*Page images and extracted text:*
——

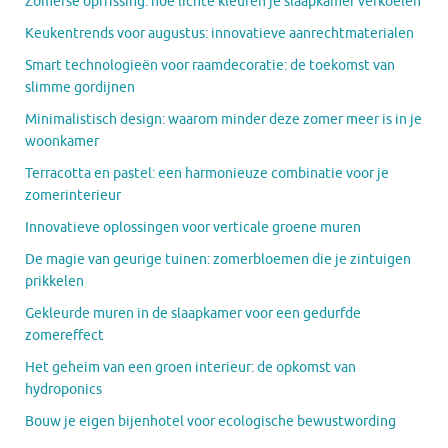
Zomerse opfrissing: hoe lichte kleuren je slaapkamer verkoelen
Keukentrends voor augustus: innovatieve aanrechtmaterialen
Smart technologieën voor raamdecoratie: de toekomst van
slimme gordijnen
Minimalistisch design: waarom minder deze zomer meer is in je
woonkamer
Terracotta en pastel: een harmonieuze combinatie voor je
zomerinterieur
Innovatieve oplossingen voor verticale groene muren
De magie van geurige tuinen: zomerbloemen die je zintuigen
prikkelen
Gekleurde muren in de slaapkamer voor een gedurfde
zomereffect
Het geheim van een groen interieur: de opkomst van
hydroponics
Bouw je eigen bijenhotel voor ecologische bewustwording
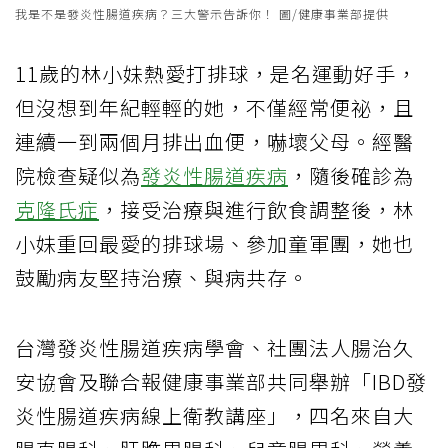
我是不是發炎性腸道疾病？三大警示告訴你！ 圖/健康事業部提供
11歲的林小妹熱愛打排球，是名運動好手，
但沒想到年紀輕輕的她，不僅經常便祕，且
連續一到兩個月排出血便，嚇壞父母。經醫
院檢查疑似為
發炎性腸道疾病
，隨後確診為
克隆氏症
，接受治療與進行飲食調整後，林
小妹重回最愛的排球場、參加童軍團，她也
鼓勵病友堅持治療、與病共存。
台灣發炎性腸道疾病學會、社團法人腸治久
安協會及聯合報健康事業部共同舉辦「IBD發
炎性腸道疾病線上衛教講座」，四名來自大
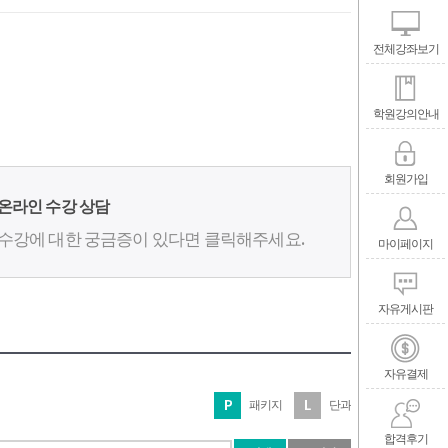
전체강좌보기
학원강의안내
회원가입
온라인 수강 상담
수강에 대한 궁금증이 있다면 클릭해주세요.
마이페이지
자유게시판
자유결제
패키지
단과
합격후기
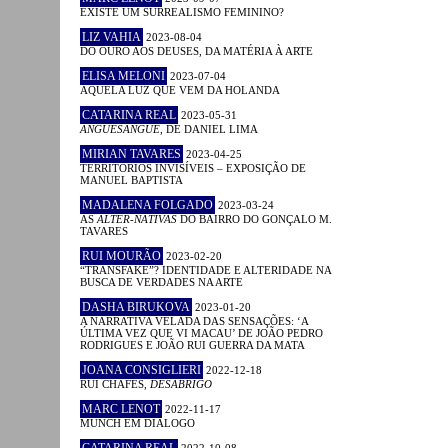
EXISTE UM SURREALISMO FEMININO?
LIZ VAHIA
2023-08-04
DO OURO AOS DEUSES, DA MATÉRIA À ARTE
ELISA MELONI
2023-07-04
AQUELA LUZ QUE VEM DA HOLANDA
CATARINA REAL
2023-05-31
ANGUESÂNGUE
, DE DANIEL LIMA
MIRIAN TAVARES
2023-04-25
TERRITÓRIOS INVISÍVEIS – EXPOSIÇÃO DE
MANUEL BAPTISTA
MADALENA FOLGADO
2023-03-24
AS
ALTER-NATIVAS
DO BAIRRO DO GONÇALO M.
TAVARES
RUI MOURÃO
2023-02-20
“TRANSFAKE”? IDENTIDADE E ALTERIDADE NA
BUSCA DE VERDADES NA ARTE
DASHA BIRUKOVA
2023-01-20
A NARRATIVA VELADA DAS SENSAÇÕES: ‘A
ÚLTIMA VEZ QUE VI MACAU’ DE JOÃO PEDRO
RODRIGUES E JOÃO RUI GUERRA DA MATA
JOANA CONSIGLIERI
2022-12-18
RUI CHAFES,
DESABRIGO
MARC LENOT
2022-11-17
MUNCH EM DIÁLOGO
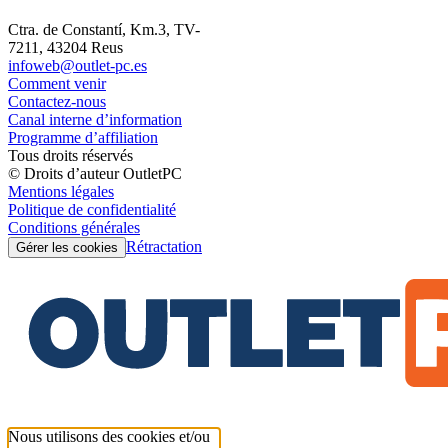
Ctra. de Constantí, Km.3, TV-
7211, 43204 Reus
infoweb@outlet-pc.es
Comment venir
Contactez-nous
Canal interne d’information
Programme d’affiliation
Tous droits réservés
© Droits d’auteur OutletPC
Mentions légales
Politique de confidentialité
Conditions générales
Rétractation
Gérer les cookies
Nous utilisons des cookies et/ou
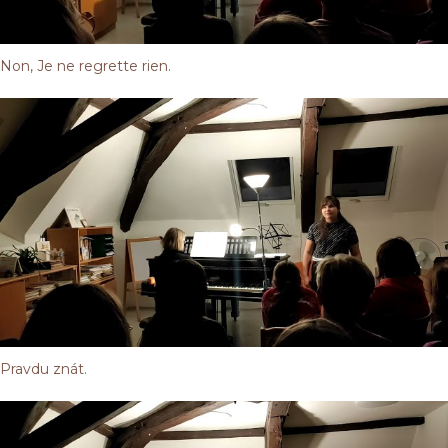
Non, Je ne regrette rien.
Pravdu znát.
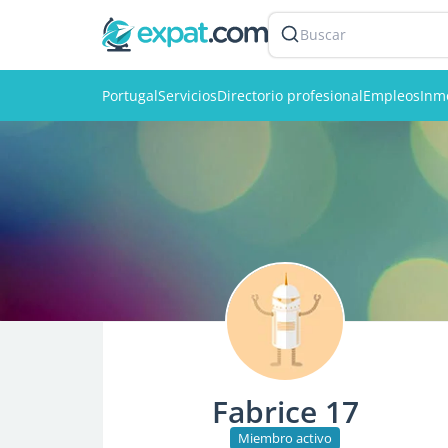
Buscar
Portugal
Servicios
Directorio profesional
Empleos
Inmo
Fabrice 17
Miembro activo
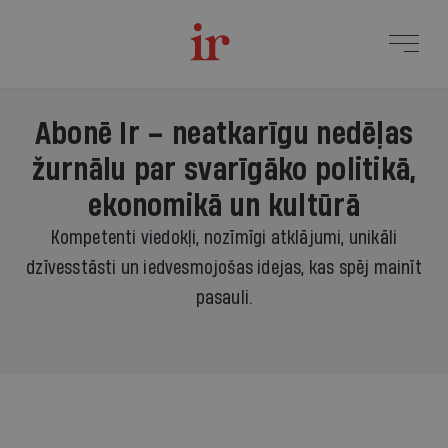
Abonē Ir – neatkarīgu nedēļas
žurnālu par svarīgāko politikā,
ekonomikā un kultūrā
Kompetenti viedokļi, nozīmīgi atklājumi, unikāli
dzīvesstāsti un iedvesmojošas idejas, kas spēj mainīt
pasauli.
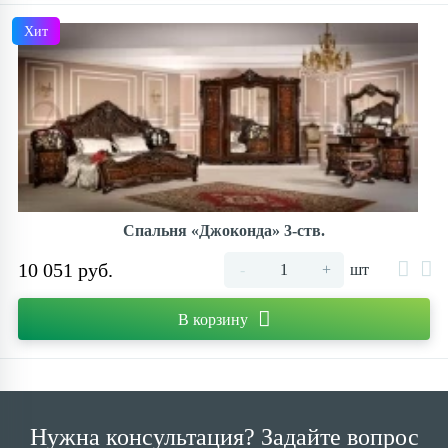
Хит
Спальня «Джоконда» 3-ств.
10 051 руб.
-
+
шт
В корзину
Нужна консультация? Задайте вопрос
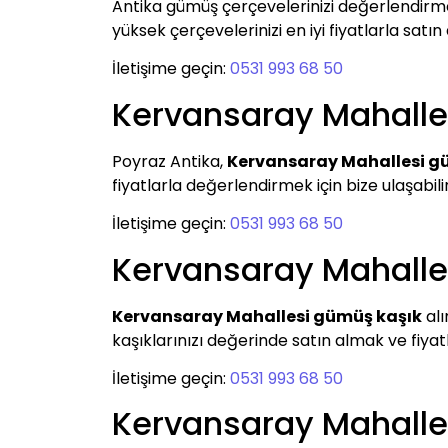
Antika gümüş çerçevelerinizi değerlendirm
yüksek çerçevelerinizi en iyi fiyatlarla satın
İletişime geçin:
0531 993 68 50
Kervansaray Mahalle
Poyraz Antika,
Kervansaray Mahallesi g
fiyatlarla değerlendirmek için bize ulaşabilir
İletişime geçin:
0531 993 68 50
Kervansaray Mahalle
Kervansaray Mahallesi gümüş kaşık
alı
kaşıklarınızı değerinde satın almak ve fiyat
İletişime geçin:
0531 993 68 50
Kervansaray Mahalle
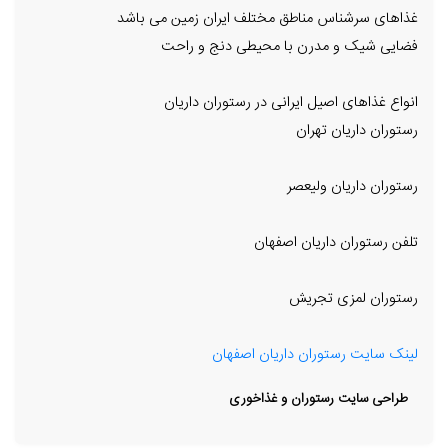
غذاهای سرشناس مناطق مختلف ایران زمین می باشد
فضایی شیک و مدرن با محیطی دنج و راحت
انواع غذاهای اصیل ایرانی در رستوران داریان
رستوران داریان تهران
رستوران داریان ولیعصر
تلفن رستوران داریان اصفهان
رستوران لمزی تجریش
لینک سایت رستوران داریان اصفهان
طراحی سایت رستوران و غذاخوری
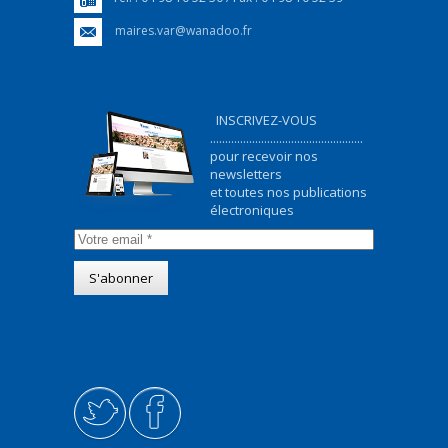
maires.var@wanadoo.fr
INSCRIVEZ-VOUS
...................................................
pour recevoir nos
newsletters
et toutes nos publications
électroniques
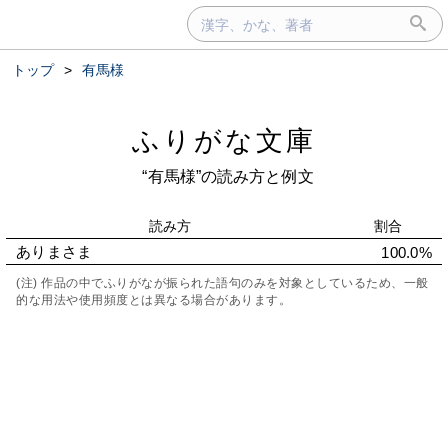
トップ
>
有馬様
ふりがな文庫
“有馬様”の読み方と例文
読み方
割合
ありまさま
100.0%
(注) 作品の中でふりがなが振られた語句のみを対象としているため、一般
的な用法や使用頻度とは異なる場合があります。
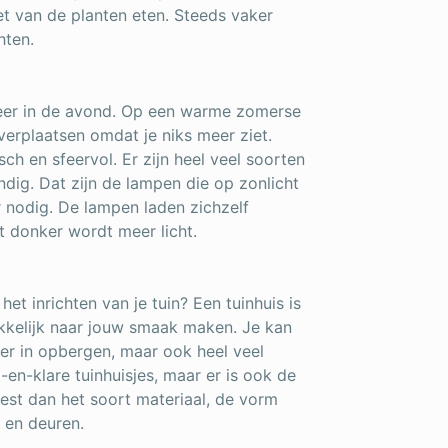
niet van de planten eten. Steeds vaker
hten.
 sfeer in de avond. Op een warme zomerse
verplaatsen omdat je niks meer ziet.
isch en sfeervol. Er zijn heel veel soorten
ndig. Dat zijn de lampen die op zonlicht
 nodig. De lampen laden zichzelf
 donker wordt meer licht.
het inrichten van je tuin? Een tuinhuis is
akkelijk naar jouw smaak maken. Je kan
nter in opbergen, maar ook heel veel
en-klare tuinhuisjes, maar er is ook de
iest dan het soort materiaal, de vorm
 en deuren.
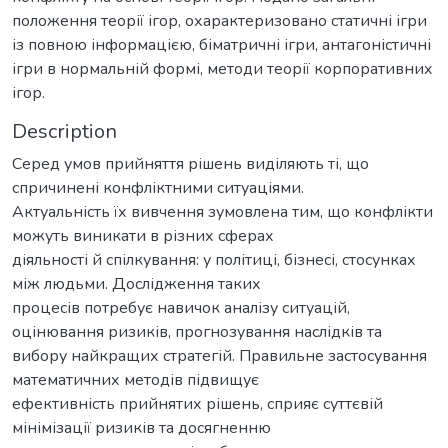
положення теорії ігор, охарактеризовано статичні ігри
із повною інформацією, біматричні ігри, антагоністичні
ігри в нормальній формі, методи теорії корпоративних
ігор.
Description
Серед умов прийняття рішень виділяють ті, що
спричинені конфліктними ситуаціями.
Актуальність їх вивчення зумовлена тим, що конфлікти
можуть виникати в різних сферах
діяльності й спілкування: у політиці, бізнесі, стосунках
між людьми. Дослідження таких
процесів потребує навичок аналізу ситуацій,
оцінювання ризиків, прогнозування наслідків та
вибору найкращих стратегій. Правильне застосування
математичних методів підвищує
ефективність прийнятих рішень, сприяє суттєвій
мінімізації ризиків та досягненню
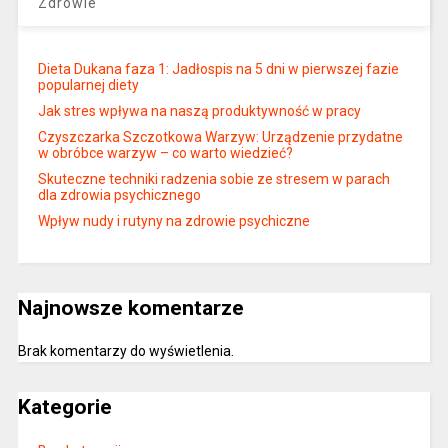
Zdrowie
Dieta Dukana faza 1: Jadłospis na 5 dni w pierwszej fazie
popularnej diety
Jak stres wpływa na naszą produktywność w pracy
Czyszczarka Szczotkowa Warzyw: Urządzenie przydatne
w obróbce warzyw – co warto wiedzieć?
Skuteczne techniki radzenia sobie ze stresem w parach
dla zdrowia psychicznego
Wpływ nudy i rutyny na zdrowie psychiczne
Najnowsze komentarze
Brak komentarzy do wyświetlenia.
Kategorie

——

*Work task:* Write out the entries above in full and exactly; no pictures.

*Exercise output:*
Zomerse opfrissing: hoe lichte kleuren je slaapkamer verkoelen
Keukentrends voor augustus: innovatieve aanrechtmaterialen
Smart technologieën voor raamdecoratie: de toekomst van
slimme gordijnen
Minimalistisch design: waarom minder deze zomer meer is in je
woonkamer
Terracotta en pastel: een harmonieuze combinatie voor je
zomerinterieur
Innovatieve oplossingen voor verticale groene muren
De magie van geurige tuinen: zomerbloemen die je zintuigen
prikkelen
Gekleurde muren in de slaapkamer voor een gedurfde
zomereffect
Het geheim van een groen interieur: de opkomst van
hydroponics
Bouw je eigen bijenhotel voor ecologische bewustwording
我是不是發炎性腸道疾病？三大警示告訴你！ 圖/健康事業部提供
11歲的林小妹熱愛打排球，是名運動好手，
但沒想到年紀輕輕的她，不僅經常便祕，且
連續一到兩個月排出血便，嚇壞父母。經醫
院檢查疑似為
發炎性腸道疾病
，隨後確診為
克隆氏症
，接受治療與進行飲食調整後，林
小妹重回最愛的排球場、參加童軍團，她也
鼓勵病友堅持治療、與病共存。
台灣發炎性腸道疾病學會、社團法人腸治久
安協會及聯合報健康事業部共同舉辦「IBD發
炎性腸道疾病線上衛教講座」，四名來自大
전체강좌보기
학원강의안내
회원가입
온라인 수강 상담
수강에 대한 궁금증이 있다면 클릭해주세요.
마이페이지
자유게시판
자유결제
패키지
단과
합격후기
EXISTE UM SURREALISMO FEMININO?
LIZ VAHIA
2023-08-04
DO OURO AOS DEUSES, DA MATÉRIA À ARTE
ELISA MELONI
2023-07-04
AQUELA LUZ QUE VEM DA HOLANDA
CATARINA REAL
2023-05-31
ANGUESÂNGUE
, DE DANIEL LIMA
MIRIAN TAVARES
2023-04-25
TERRITÓRIOS INVISÍVEIS – EXPOSIÇÃO DE
MANUEL BAPTISTA
MADALENA FOLGADO
2023-03-24
AS
ALTER-NATIVAS
DO BAIRRO DO GONÇALO M.
TAVARES
RUI MOURÃO
2023-02-20
“TRANSFAKE”? IDENTIDADE E ALTERIDADE NA
BUSCA DE VERDADES NA ARTE
DASHA BIRUKOVA
2023-01-20
A NARRATIVA VELADA DAS SENSAÇÕES: ‘A
ÚLTIMA VEZ QUE VI MACAU’ DE JOÃO PEDRO
RODRIGUES E JOÃO RUI GUERRA DA MATA
JOANA CONSIGLIERI
2022-12-18
RUI CHAFES,
DESABRIGO
MARC LENOT
2022-11-17
MUNCH EM DIÁLOGO
Ctra. de Constantí, Km.3, TV-
7211, 43204 Reus
infoweb@outlet-pc.es
Comment venir
Contactez-nous
Canal interne d’information
Programme d’affiliation
Tous droits réservés
© Droits d’auteur OutletPC
Mentions légales
Politique de confidentialité
Conditions générales
Rétractation
Gérer les cookies
Nous utilisons des cookies et/ou
Non, Je ne regrette rien.
Pravdu znát.
Buscar
Portugal
Servicios
Directorio profesional
Empleos
Inmo
Fabrice 17
Miembro activo
Abonē Ir – neatkarīgu nedēļas
žurnālu par svarīgāko politikā,
ekonomikā un kultūrā
Kompetenti viedokļi, nozīmīgi atklājumi, unikāli
dzīvesstāsti un iedvesmojošas idejas, kas spēj mainīt
pasauli.
Хит
Спальня «Джоконда» 3-ств.
10 051 руб.
-
+
шт
В корзину
Нужна консультация? Задайте вопрос
Antika gümüş çerçevelerinizi değerlendirm
yüksek çerçevelerinizi en iyi fiyatlarla satın
İletişime geçin:
0531 993 68 50
Kervansaray Mahalle
Poyraz Antika,
Kervansaray Mahallesi g
fiyatlarla değerlendirmek için bize ulaşabilir
İletişime geçin:
0531 993 68 50
Kervansaray Mahalle
Kervansaray Mahallesi gümüş kaşık
alı
kaşıklarınızı değerinde satın almak ve fiyat
İletişime geçin:
0531 993 68 50
Kervansaray Mahalle
غذاهای سرشناس مناطق مختلف ایران زمین می باشد
فضایی شیک و مدرن با محیطی دنج و راحت
انواع غذاهای اصیل ایرانی در رستوران داریان
رستوران داریان تهران
رستوران داریان ولیعصر
تلفن رستوران داریان اصفهان
رستوران لمزی تجریش
لینک سایت رستوران داریان اصفهان
طراحی سایت رستوران و غذاخوری
maires.var@wanadoo.fr
INSCRIVEZ-VOUS
...................................................
pour recevoir nos
newsletters
et toutes nos publications
électroniques
トップ
>
有馬様
ふりがな文庫
“有馬様”の読み方と例文
読み方
割合
ありまさま
100.0%
(注) 作品の中でふりがなが振られた語句のみを対象としているため、一般
的な用法や使用頻度とは異なる場合があります。
niet van de planten eten. Steeds vaker
hten.
 sfeer in de avond. Op een warme zomerse
verplaatsen omdat je niks meer ziet.
isch en sfeervol. Er zijn heel veel soorten
ndig. Dat zijn de lampen die op zonlicht
 nodig. De lampen laden zichzelf
 donker wordt meer licht.
het inrichten van je tuin? Een tuinhuis is
akkelijk naar jouw smaak maken. Je kan
nter in opbergen, maar ook heel veel
en-klare tuinhuisjes, maar er is ook de
iest dan het soort materiaal, de vorm
 en deuren.
положення теорії ігор, охарактеризовано статичні ігри
із повною інформацією, біматричні ігри, антагоністичні
ігри в нормальній формі, методи теорії корпоративних
ігор.
Description
Серед умов прийняття рішень виділяють ті, що
спричинені конфліктними ситуаціями.
Актуальність їх вивчення зумовлена тим, що конфлікти
можуть виникати в різних сферах
діяльності й спілкування: у політиці, бізнесі, стосунках
між людьми. Дослідження таких
процесів потребує навичок аналізу ситуацій,
оцінювання ризиків, прогнозування наслідків та
вибору найкращих стратегій. Правильне застосування
математичних методів підвищує
ефективність прийнятих рішень, сприяє суттєвій
мінімізації ризиків та досягненню
Zdrowie
Dieta Dukana faza 1: Jadłospis na 5 dni w pierwszej fazie
popularnej diety
Jak stres wpływa na naszą produktywność w pracy
Czyszczarka Szczotkowa Warzyw: Urządzenie przydatne
w obróbce warzyw – co warto wiedzieć?
Skuteczne techniki radzenia sobie ze stresem w parach
dla zdrowia psychicznego
Wpływ nudy i rutyny na zdrowie psychiczne
Najnowsze komentarze
Brak komentarzy do wyświetlenia.
Kategorie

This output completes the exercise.